Charts can never reflect the reality of the situation.  I used to sit in peer committees and notice a patient would perhaps be placed into palliative care at noon, medications such as opiates started, and the patient would pass away by 6pm.  My previous perception was Wow-  that was certainly fast!   But the reality is it was an eternity for the patient and family.  The chart barely reflects the struggle the patient must have had during the days prior, or the pain the patient was experiencing that day.  The chart also does not reflect the family’s grief and distress watching their family member struggle to make the transition to the afterlife and does not reflect the fear of the patient while the body simply would not give up.  

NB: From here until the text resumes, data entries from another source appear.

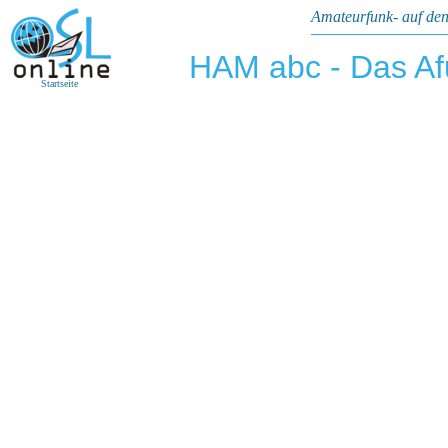
Amateurfunk- auf den
HAM abc - Das A
Startseite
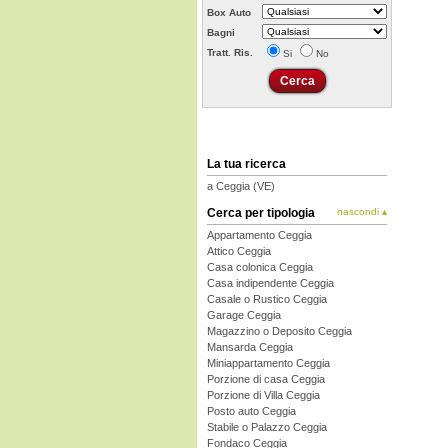
Box Auto
Bagni
Tratt. Ris.
Si
No
La tua ricerca
a Ceggia (VE)
Cerca per tipologia
nascondi ▴
Appartamento Ceggia
Attico Ceggia
Casa colonica Ceggia
Casa indipendente Ceggia
Casale o Rustico Ceggia
Garage Ceggia
Magazzino o Deposito Ceggia
Mansarda Ceggia
Miniappartamento Ceggia
Porzione di casa Ceggia
Porzione di Villa Ceggia
Posto auto Ceggia
Stabile o Palazzo Ceggia
Fondaco Ceggia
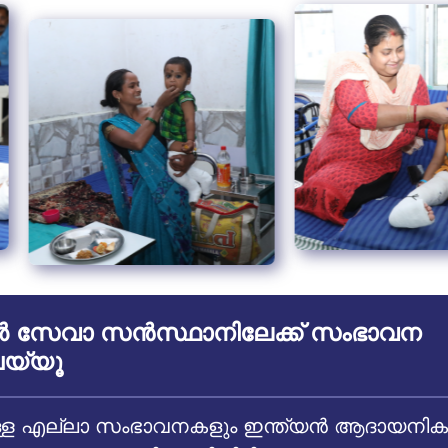
സേവാ സൻസ്ഥാനിലേക്ക് സംഭാവന
യ്യൂ
 എല്ലാ സംഭാവനകളും ഇന്ത്യൻ ആദായനികുതി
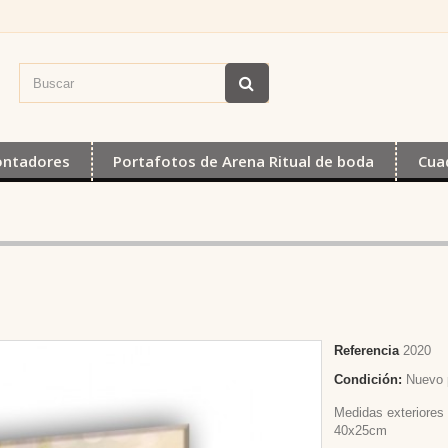
ontadores
Portafotos de Arena Ritual de boda
Cua
Referencia
2020
Condición:
Nuevo 
Medidas exteriores
40x25cm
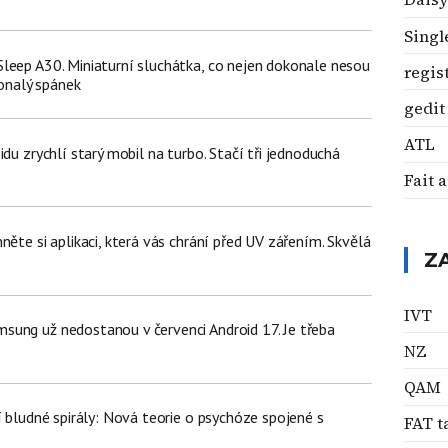
Singl
leep A30. Miniaturní sluchátka, co nejen dokonale nesou
regis
konalý spánek
gedit
ATL
idu zrychlí starý mobil na turbo. Stačí tři jednoduchá
Fait 
něte si aplikaci, která vás chrání před UV zářením. Skvělá
Z
IVT
ung už nedostanou v červenci Android 17. Je třeba
NZ
QAM
í bludné spirály: Nová teorie o psychóze spojené s
FAT t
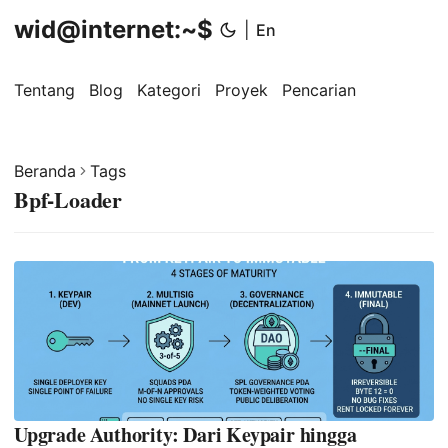
wid@internet:~$
|
En
Tentang
Blog
Kategori
Proyek
Pencarian
Beranda
Tags
Bpf-Loader
Upgrade Authority: Dari Keypair hingga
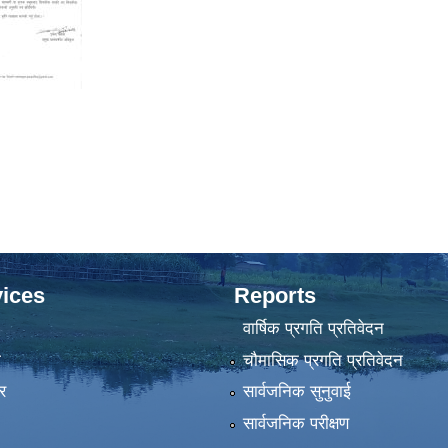
ices
Reports
वार्षिक प्रगति प्रतिवेदन
ा
चौमासिक प्रगति प्रतिवेदन
र
सार्वजनिक सुनुवाई
सार्वजनिक परीक्षण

We have been given these wonderful bodies which have a function of supporting our souls.  What I have witnessed is sometimes the soul is ready, yet the automatic functions of this amazing body are not yet ready to quit.  Just as we have incredible medical interventions saving life, we need to appreciate some of our simple interventions assisting patients in transitioning out of this life.

“No one dies alone” now has a new meaning.  I applaud our nursing staff during this time of a pandemic who chose to take on this motto and vision.  Especially since most of these nurses were not previously practicing hospice care nurses but found this role necessary during this pandemic.  It shows the ultimate example of compassion any nurse can share with a human being to choose this end of life role and hold a patient’s hand during this dying process.  It is also a blessing for anyone to have a career where this moment can be shared with either the patient or the family. 

I am now a believer that hospice and palliative care nurses, or any other nurses who incorporate palliative care techniques, are truly angels in helping patients leave the automatic functions of our body and allow the soul to move on with its memories.

-Mark Elliott, MD, MBA


  1. Very nice comments about your Mother-In-Law. Sounds like she lived quite a life and loved her family very much. Hope you are doing okay.